Posted on:2017-11-27Degree:Ph.DType:Dissertation
University:Northeastern UniversityCandidate:Fenton, EstyeFull Text:PDF
GTID:1466390014456454Subject:Individual & family studies
Abstract/Summary:
Over the past fifteen years, international adoption in the United States has entered a new era. The number of international adoptions in the U.S. has dropped significantly since its peak in 2004, against the backdrop of allegations of fraud and corruption in a number of "sending nations." While international adoption has always functioned as a demand-driven reproductive market, shifts in diplomatic relations and public opinion have reshaped the supply of children available for international adoption. This project explores the ways that the most recent cohort of international adoptive mothers has negotiated the massive political and bureaucratic changes to international adoption. I conducted 43 open-ended ethnographic interviews with mothers (and a few fathers) who adopted children internationally since 2004. Overall, the mothers I interviewed came to see themselves as consumers within a complex reproductive marketplace.
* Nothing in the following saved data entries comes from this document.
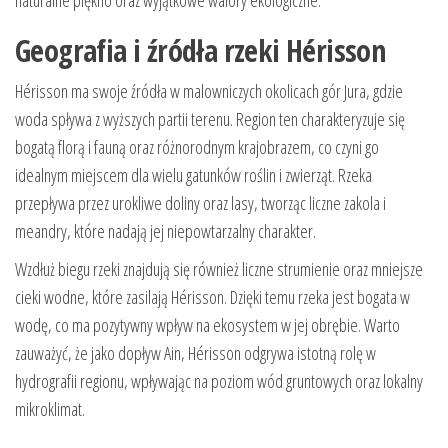
naturalne piękno oraz wyjątkowe walory ekologiczne.
Geografia i źródła rzeki Hérisson
Hérisson ma swoje źródła w malowniczych okolicach gór Jura, gdzie
woda spływa z wyższych partii terenu. Region ten charakteryzuje się
bogatą florą i fauną oraz różnorodnym krajobrazem, co czyni go
idealnym miejscem dla wielu gatunków roślin i zwierząt. Rzeka
przepływa przez urokliwe doliny oraz lasy, tworząc liczne zakola i
meandry, które nadają jej niepowtarzalny charakter.
Wzdłuż biegu rzeki znajdują się również liczne strumienie oraz mniejsze
cieki wodne, które zasilają Hérisson. Dzięki temu rzeka jest bogata w
wodę, co ma pozytywny wpływ na ekosystem w jej obrębie. Warto
zauważyć, że jako dopływ Ain, Hérisson odgrywa istotną rolę w
hydrografii regionu, wpływając na poziom wód gruntowych oraz lokalny
mikroklimat.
As they came face-to-face with the commercial aspects of international adoption as an institution as well as with allegations and evidence of fraud in their own adoption processes, these mothers were forced to reconsider a straightforward vision of international adoption as a benevolent way to "grow" their families by "saving" children from abroad. At the same time, these mothers navigated the intersection of race and ability/disability in their decision-making surrounding adoption, suggesting an opening to think about shifts in our cultural understanding of altruism, carework, race, kinship, and what makes a "healthy" baby in the new economy.